As it happens, researchers at Peking University’s Institute for Artificial Intelligence and the State Key Laboratory of General AI have developed new AI models that could simplify the generation of realistic motions of human characters or avatars, according to a report by Tech Xplore from April 13.
The most recent breakthrough aims to equip AI systems with support for editing and inspiration-based creative workflow, paving the way for the development of more realistic video games and animations, particularly in content viewed using virtual reality (VR) headsets and professional training videos.
As Yixin Zhu, a senior author of the paper, explained, researchers were long “fascinated by recent advances in text-to-motion generation.” However, there was a glaring issue in terms of editing the existing motions:
“We noticed a critical gap in the technological landscape. While generating motions from scratch had seen tremendous progress, the ability to edit existing motions remained severely limited.”
According to Nan Jiang, a co-author of the study, previous systems that attempted motion editing “required extensive pre-collected triplets of original motions, edited motions, and corresponding instructions – data that’s extremely scarce and expensive to create,” which made them inflexible and capable of handling only specific editing scenarios from their explicit training.
How the realistic new AI model works
To address this problem, Zhu and his colleagues developed a new system capable of editing all human motions based on user-provided textual instructions without the need for task-specific inputs or body part specifications, as well as supporting both spatial (changes to specific body parts) and temporal editing (adaptation of motions over time).
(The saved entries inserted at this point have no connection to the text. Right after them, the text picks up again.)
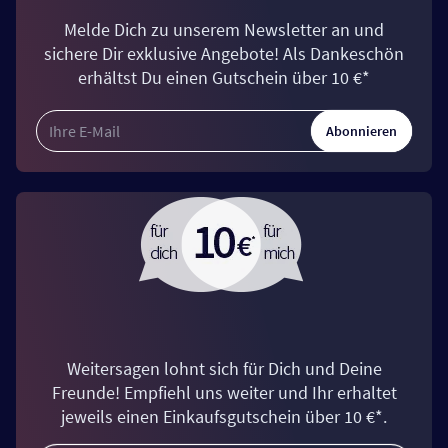
Melde Dich zu unserem Newsletter an und
sichere Dir exklusive Angebote! Als Dankeschön
erhältst Du einen Gutschein über 10 €*
Abonnieren
Weitersagen lohnt sich für Dich und Deine
Freunde! Empfiehl uns weiter und Ihr erhaltet
jeweils einen Einkaufsgutschein über 10 €*.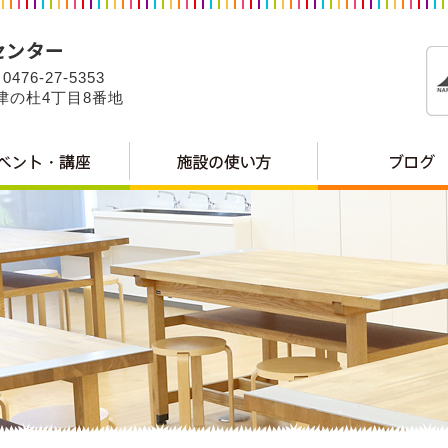
0476-27-5353
公津の杜4丁目8番地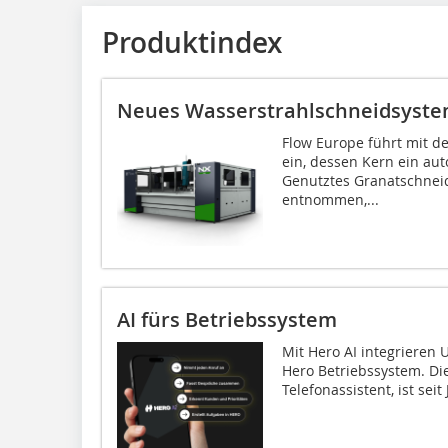
Produktindex
Neues Wasserstrahlschneidsyst
Flow Europe führt mit d
ein, dessen Kern ein auto
Genutztes Granatschnei
entnommen,...
AI fürs Betriebssystem
Mit Hero AI integrieren 
Hero Betriebssystem. Die
Telefonassistent, ist seit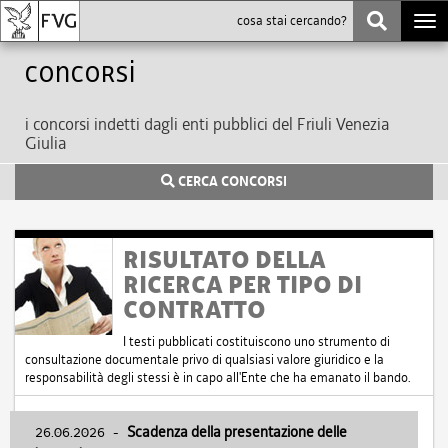
Togg
navi
Concorsi
i concorsi indetti dagli enti pubblici del Friuli Venezia
Giulia
CERCA CONCORSI
RISULTATO DELLA
RICERCA PER TIPO DI
CONTRATTO
I testi pubblicati costituiscono uno strumento di
consultazione documentale privo di qualsiasi valore giuridico e la
responsabilità degli stessi è in capo all'Ente che ha emanato il bando.
26.06.2026
-
Scadenza della presentazione delle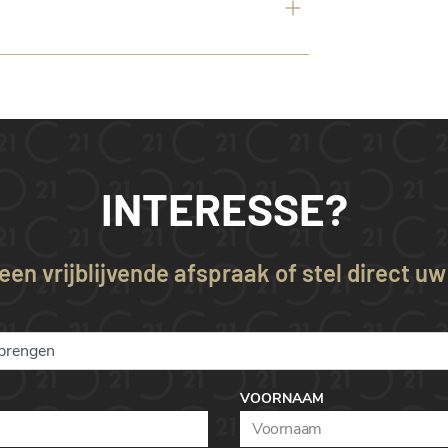
INTERESSE?
en vrijblijvende afspraak of stel direct u
VOORNAAM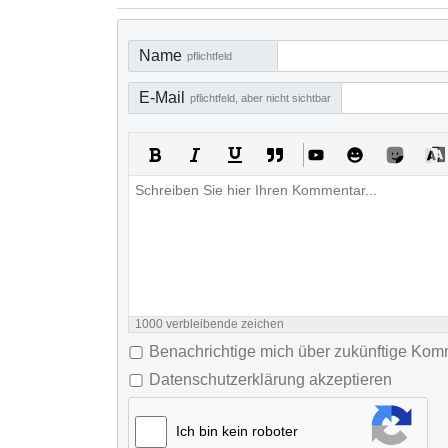
Name
pflichtfeld
E-Mail
pflichtfeld, aber nicht sichtbar
1000
verbleibende zeichen
Benachrichtige mich über zukünftige Ko
Datenschutzerklärung akzeptieren
Ich bin kein roboter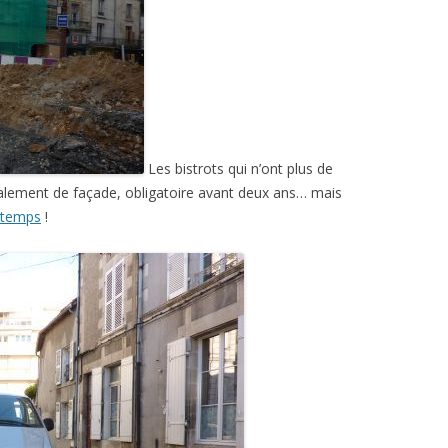
Les bistrots qui n’ont plus de
avalement de façade, obligatoire avant deux ans… mais
intemps
!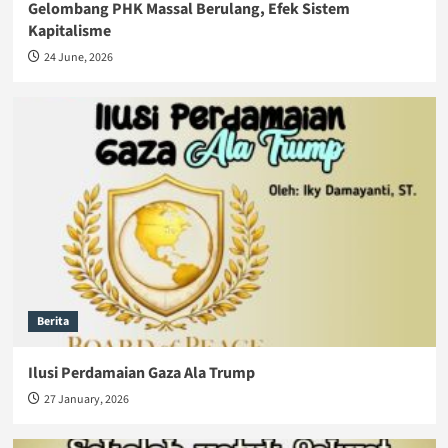
Gelombang PHK Massal Berulang, Efek Sistem
Kapitalisme
24 June, 2026
Berita
Ilusi Perdamaian Gaza Ala Trump
27 January, 2026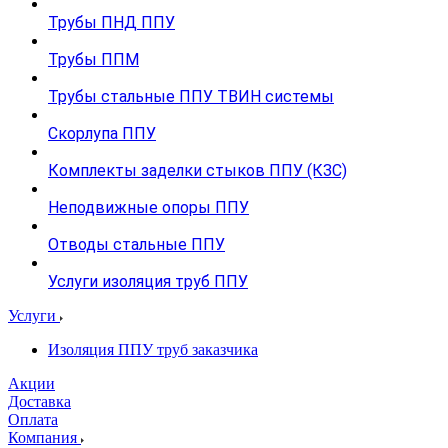
Трубы ПНД ППУ
Трубы ППМ
Трубы стальные ППУ ТВИН системы
Скорлупа ППУ
Комплекты заделки стыков ППУ (КЗС)
Неподвижные опоры ППУ
Отводы стальные ППУ
Услуги изоляция труб ППУ
Услуги
Изоляция ППУ труб заказчика
Акции
Доставка
Оплата
Компания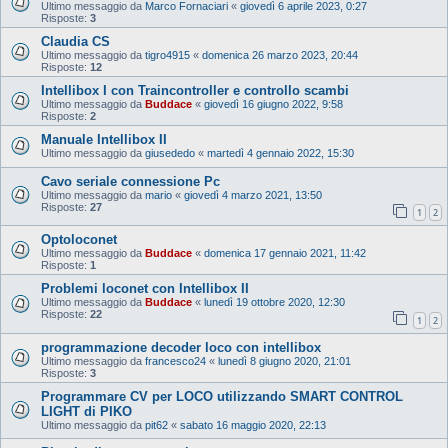
Ultimo messaggio da
Marco Fornaciari
«
giovedì 6 aprile 2023, 0:27
Risposte:
3
Claudia CS
Ultimo messaggio da
tigro4915
«
domenica 26 marzo 2023, 20:44
Risposte:
12
Intellibox I con Traincontroller e controllo scambi
Ultimo messaggio da
Buddace
«
giovedì 16 giugno 2022, 9:58
Risposte:
2
Manuale Intellibox II
Ultimo messaggio da
giusededo
«
martedì 4 gennaio 2022, 15:30
Cavo seriale connessione Pc
Ultimo messaggio da
mario
«
giovedì 4 marzo 2021, 13:50
Risposte:
27
1
2
Optoloconet
Ultimo messaggio da
Buddace
«
domenica 17 gennaio 2021, 11:42
Risposte:
1
Problemi loconet con Intellibox II
Ultimo messaggio da
Buddace
«
lunedì 19 ottobre 2020, 12:30
Risposte:
22
1
2
programmazione decoder loco con intellibox
Ultimo messaggio da
francesco24
«
lunedì 8 giugno 2020, 21:01
Risposte:
3
Programmare CV per LOCO utilizzando SMART CONTROL
LIGHT di PIKO
Ultimo messaggio da
pit62
«
sabato 16 maggio 2020, 22:13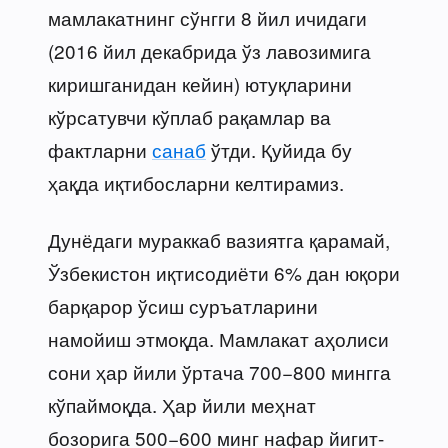
мамлакатнинг сўнгги 8 йил ичидаги
(2016 йил декабрида ўз лавозимига
киришганидан кейин) ютуқларини
кўрсатувчи кўплаб рақамлар ва
фактларни
санаб
ўтди. Қуйида бу
ҳақда иқтибосларни келтирамиз.
Дунёдаги мураккаб вазиятга қарамай,
Ўзбекистон иқтисодиёти 6% дан юқори
барқарор ўсиш суръатларини
намойиш этмоқда. Мамлакат аҳолиси
сони ҳар йили ўртача 700−800 мингга
кўпаймоқда. Ҳар йили меҳнат
бозорига 500−600 минг нафар йигит-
Specifically, the proposed approach for the generation of human-like movements draws upon the newly introduced data augmentation training technique called MotionCutMix, which, as Hongjie Li, the study’s co-author said, “helps AI systems learn to edit 3D human motions based on text instructions,” and a diffusion model MotionReFit.
Now, researchers can select particular body parts in a motion sequence and combine them with parts present in a different sequence, thus gradually and more seamlessly blending boundaries between the movements of one body part and another.
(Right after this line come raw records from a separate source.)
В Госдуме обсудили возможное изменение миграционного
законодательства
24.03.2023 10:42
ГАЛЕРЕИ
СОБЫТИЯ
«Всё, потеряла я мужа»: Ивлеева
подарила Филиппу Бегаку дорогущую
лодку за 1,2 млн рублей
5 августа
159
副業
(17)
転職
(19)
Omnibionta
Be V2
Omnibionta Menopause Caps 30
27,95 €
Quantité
As opposed to previous methods trained on fixed datasets based on annotated videos of people moving in different ways, MotionCutMix facilitates the generation of new training samples on the fly and allows learning from large libraries of motion data that don’t require manual annotation.
Meanwhile, the auto-regressive diffusion model MotionReFit processes the training samples and learns to generate and modify human motions, allowing the user to accurately modify sequences of human motions just by describing what they would like to do – a step forward from other human motion generation models.
And the best part – the system relies on a text-based interface, making it accessible to experts and non-expert users alike, requiring no expertise in the creation of games and animations.
What’s more, it may hold value in robotics research as well, where it could act as a tool to advance the movements of humanoid robots, such as those with potential use in households.